YARGITAY KARARI
DAİRE : 20. Hukuk Dairesi
ESAS NO : 2009/19275
KARAR NO : 2010/3417
KARAR TARİHİ : 17.03.2010
MAHKEMESİ :Kadastro Mahkemesi
Taraflar arasındaki kadastro tespitine itiraz davasının yapılan duruşması sonunda kurulan hükmün Yargıtayca incelenmesi davacı Hazine tarafından istenilmekle, süresinde olduğu anlaşılan temyiz dilekçesinin kabulüne karar verildikten sonra dosya incelendi, gereği düşünüldü:
K A R A R
Kadastro sırasında … Köyü 120 ada 8 parsel sayılı 19500,76 m2 yüzölçümlü taşınmaz, kazandırıcı zamanaşımı zilyetliği nedeniyle belgesizden tarla niteliği ile davalı adına tespit edilmiştir.
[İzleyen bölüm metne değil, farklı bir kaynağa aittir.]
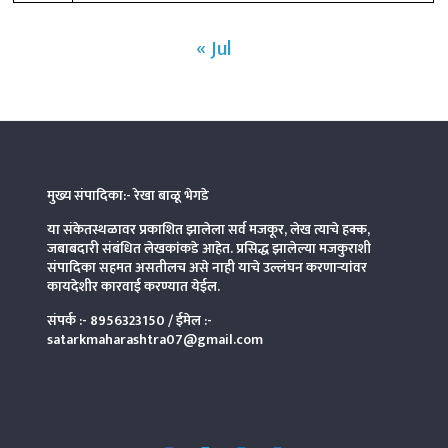
« Jul
मुख्य संपादिका:- रेखा बाळू भेगडे
या संकेतस्थळावर प्रकाशित झालेला सर्व मजकूर, लेख त्याचे हक्क,
जबाबदारी संबंधित लेखकांकडे आहेत. प्रसिद्ध झालेल्या मजकुराशी
संपादिका
सहमत असतीलच असे नाही याचे उल्लंघन करणाऱ्यांवर
कायदेशीर कारवाई करण्यात येईल.
संपर्क :-
8956323150
/ ईमेल :-
satarkmaharashtra07@gmail.com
Davacı Hazine, dava konusu taşınmazın Kanuni Evvel 1935 tarih ve 21 sayılı Hazineye ait tapu kaydının kapsamında kaldığı iddiasıyla dava açmıştır. Mahkemece davanın reddine, dava konusu taşınmazın tespit gibi davalı adına tesciline karar verilmiş, hüküm davacı Hazine tarafından temyiz edilmiştir.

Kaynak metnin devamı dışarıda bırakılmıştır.